Terminei rapidamente o café da manhã, fiz a barba, escovei os dentes e deixei minha casa sem olhar para trás com cara de quarto de adolescente revoltado porque foi acordado cedo depois de uma madrugada de rede social. Peguei a bicicleta, fui pelo caminho longo. Boa notícia, mesmo pedalando um pouco mais pesado foi a primeira vez que não senti o cansaço impiedoso que o pós Covid provoca. Horroroso, dolorido, completamente diferente de um cansaço sadio. Qualquer esforço um pouco além do normal e do nada, sem nenhum sinal prévio, como se você sem querer tivesse batido num interruptor, o corpo desliga seguido de uma dor macabra, sim, macabra. Estive com João uns dias antes e ele disse que está sentido igual, o mesmo João que antes da pandemia foi para Salvador pedalando. 
Suado entro no apartamento. Olho o desastre. "Ai! meu mel. PQP, foi também o mel da terra (muito raro e caro)". Mãos a obra. Deu trabalho e depois de umas duas horas o chão e tudo mais estava limpo, até os menores cacos que queriam continuar escondidos foram recolhidos. Caixa de papelão cheia, fechada num saco de lixo, aviso colado: Cuidado! Vidro, desastre levado para lixeira no térreo. Sem um corte na mão. Alegria!
- Espaguete alho e óleo?
- Opa! Cervejinha e depois soneca.
Ainda meio torto da soneca toca o celular. Pego de má vontade, olho a tela, Bel. "Bel? O que será desta vez?" Atendo e antes de entrar o vídeo ouço o pranto. Imagem a postos, palavras a mil, não entendo metade, meio rolo de papel higiênico limpando a chuva de lágrimas e melecas, muitas melecas.  

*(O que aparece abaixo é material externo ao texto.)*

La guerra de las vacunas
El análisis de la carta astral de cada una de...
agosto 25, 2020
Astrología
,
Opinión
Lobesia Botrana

- O que houve? Mas antes dá para parar de tirar meleca ao vivo?
- Quando eu choro não para de sair meleca... E toca contar as novas, as velhas, as raivas... e eu ouvindo uma, duas horas. Enquanto tentava acalmar, ou, tentava acalma-la para desligar e me mandar para meu domingo sonhado... pensei, ora pensei, que Deus me perdoe, pensei "tenho que ser bonzinho", mas Deus que me perdoe pensei  "Puta que o pariu! acabou o domingo!". 

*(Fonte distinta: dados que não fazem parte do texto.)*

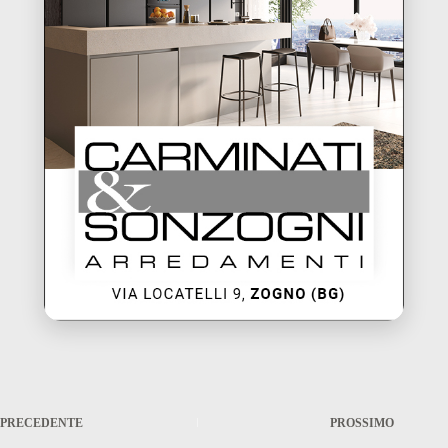
PRECEDENTE
PROSSIMO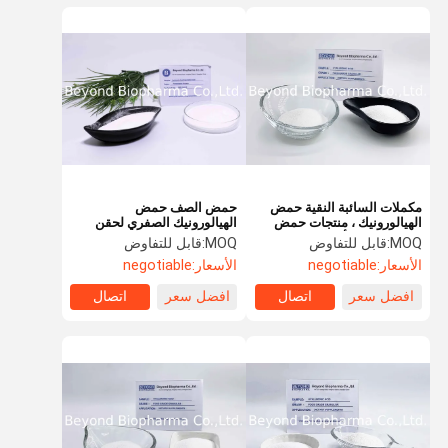
مكملات السائبة النقية حمض
حمض الصف حمض
الهيالورونيك ، منتجات حمض
الهيالورونيك الصفري لحقن
الهيالورونيك الأبيض
حمض الهيالورونيك
MOQ:
قابل للتفاوض
MOQ:
قابل للتفاوض
الأسعار:
negotiable
الأسعار:
negotiable
افضل سعر
اتصال
افضل سعر
اتصال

Uma, duas horas depois, terminada a conversa, conversa?, abri a porta e saí correndo. Atordoado, pego a bicicleta e... e... e... a porra da portaria eletrônica não lê minha digital. Portão aberto, bunda no selim, olho para o céu, final de tarde de outono. Lindo. "A pá puta que os pariu todos, inclusive eu, vou pedalar até a puta que o pariu. Foda-se! Sei lá o que tenho que fazer amanhã? A puta que o pariu o amanhã. Foda-se!" e disparo sem saber onde ir, nem tinha cabeça para tanto, as duas horas pela manhã, mais as duas horas à tarde, mais minha vontade de peidar alho, tudo junto na cabeça rodando como nuvem, e para ajudar passo rua França e sou cercado por carros manobrando para tudo quanto é canto. A barrulheira e gritaria não nega: festa de criança. "Pelo amor de Deus, deixa sair correndo daqui'. Para onde vou? Fui.






















Feliz. 
E cansado.
Paro, tomo um açaí. Ainda tenho fome. Paro de novo um pouco mais a frente e peço um hambúrguer de frango. Sento fora, começo a comer. Bom, feito na hora, crocante, "Vai cair bem". Sentados na mesa vizinha dois funcionários em hora de descanso conversam. 
- Não acreditei quando vi você lá dentro (da hamburgueria) travada (bêbada).
- Cheguei direto da balada. Amigo, você nem viu quando fui pro banheiro e despejei (vomito). 
- Não, acho que os outros também não.
- Amigo, não consegui no banheiro, então despejei no matinho (o jardim da hamburgueria, mas fiquei na dúvida, qual deles, o da esquerda ou direita?).
"O que eu faço? Caio na gargalhada ou despejo meu hambúrguer no colo desta idiota?"

Home, sweet home.
e gran finale, Lua de sangue. Amanhã as bruxas nos salvarão.